Masaryk, Tomáš Garrigue << MAS uh rihk, TAW mahsh guh REEG >> (1850-1937), was a Czech scholar and political leader. With his student Eduard Beneš, he founded Czechoslovakia (now the Czech Republic and Slovakia) in 1918. Masaryk became the country’s first president in 1918 and served until 1935.
Masaryk was born on March 7, 1850, in the region of Moravia, then a part of Austria. He was educated at the universities of Vienna and Leipzig. Masaryk taught philosophy and sociology at Charles University in Prague.
Masaryk began his political career in 1891 in Austria-Hungary’s parliament. He fought for the rights of Slavic minority groups. When World War I broke out in 1914, he fled to Switzerland and then to England. Masaryk began to call for an independent nation for Czechs and Slovaks. Austria-Hungary’s government sentenced him to death for treason in 1916.
Masaryk came to the United States in 1917 to seek support for an independent Czechoslovakia. He met with President Woodrow Wilson and with the ethnic groups the Czechs, Slovaks, and Ruthenes in the United States.

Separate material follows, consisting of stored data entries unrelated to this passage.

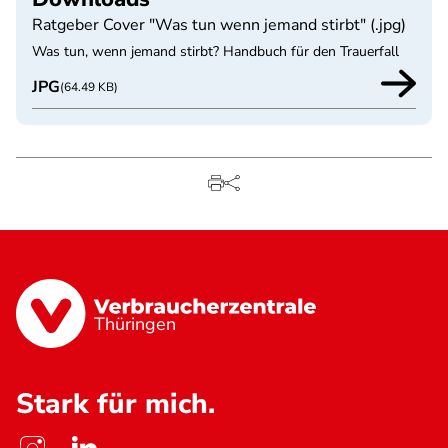
Ratgeber Cover "Was tun wenn jemand stirbt" (.jpg)
Was tun, wenn jemand stirbt? Handbuch für den Trauerfall
JPG
(64.49 KB)
Thüringen
Stark für mich.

After the Allied armies defeated Austria-Hungary in 1918, the Republic of Czechoslovakia was created.
Masaryk’s 17-year term as president of Czechoslovakia was generally a time of peace and prosperity. But many Slovaks gradually became restless because they thought that he had not fulfilled a promise to grant them the right of self-government. The large German minority group turned increasingly to Nazi Germany for sympathy and help. Masaryk resigned in 1935 because of poor health. He died on Sept. 14, 1937. Beneš succeeded him.
Masaryk’s son Jan Garrigue Masaryk entered the Czechoslovak foreign service in 1919 and later became foreign minister. He fought a losing battle from 1945 to 1948 against the increasing Communist control of Czechoslovakia.